The court has to weigh the evidence carefully. (12). Having analysed the evidence of the prosecution with particular reference to its trustworthiness and truthfulness by a process of dispassionate judicial scrutiny without being obsessed of the totality of the case of prosecution we find that possibility of over implication of accused Yusuf and Suleman cannot be ruled out. Usman, in his examination in chief stated that both these accused had knives in their hands and they started inflicting knife-blows on the person of Hanif, but in the cross examination he stated that Yusuf and Suleman only ought hold of hands of Hanif and they did not inflict any injury. Other witnesses also deposed that Yusuf and Suleman only caught hold of Hanif. It is inexplicable as to why persons having knives, could only caught hold of their target. Testimony of Usman and other witnesses in regard to the participation of accused Yusuf and Suleman appears to be untrue and this chaff can be separated from the grain. In so far as allegations against other accused Shahid, Ayub and Yunus are concerned the prosecution is able to establish that they shared common intention to kill Hanif and indiscriminately inflicted knife blows on his person. (13).
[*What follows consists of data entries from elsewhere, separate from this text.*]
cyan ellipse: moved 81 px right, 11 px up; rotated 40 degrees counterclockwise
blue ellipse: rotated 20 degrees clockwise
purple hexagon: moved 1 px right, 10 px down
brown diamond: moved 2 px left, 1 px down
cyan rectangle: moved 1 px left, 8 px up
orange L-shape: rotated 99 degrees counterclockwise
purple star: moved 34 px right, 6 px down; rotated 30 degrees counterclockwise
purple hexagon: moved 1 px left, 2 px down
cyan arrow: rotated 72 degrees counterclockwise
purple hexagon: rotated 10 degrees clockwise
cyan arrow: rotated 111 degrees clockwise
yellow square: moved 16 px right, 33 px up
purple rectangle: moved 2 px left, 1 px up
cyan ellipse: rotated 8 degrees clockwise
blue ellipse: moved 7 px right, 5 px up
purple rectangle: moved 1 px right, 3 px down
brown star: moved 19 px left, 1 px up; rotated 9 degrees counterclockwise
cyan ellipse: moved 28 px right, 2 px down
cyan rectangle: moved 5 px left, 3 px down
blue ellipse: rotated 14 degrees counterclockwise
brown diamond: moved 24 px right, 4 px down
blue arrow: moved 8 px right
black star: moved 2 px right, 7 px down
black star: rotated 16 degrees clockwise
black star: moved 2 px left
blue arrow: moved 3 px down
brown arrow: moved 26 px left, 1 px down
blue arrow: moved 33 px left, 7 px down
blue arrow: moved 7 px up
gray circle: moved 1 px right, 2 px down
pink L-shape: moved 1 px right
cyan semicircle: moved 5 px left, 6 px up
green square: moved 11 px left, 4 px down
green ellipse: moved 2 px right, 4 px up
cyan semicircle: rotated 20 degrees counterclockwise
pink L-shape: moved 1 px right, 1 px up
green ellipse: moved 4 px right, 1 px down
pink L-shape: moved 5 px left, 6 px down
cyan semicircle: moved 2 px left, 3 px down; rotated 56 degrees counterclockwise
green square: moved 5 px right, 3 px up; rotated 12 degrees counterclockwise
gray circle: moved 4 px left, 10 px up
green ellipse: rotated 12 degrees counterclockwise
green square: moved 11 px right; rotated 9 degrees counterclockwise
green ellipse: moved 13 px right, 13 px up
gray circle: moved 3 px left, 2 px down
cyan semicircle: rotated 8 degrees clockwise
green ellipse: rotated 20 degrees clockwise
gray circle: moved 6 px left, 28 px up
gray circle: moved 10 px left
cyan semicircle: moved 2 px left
As a result of above discussion, we dispose of the instant appeal in the following terms: (i) Appeal of accused Yusuf and Suleman stand allowed and they are acquitted of the charges under sections 148 and 302/149 IPC. The accused Yusuf and Suleman are on bail they need not surrender and their bail bonds stand discharged. (ii) While dismissing the appeal of accused Shahid, Yunus and Ayub we instead of sections 148 and 302 IPC convict them under section 302/34 IPC and sentence each of them to suffer imprisonment for life and fine of Rs. 1000/- in default to further suffer six months simple imprisonment. (iii) The impugned judgment stands modified as indicated above.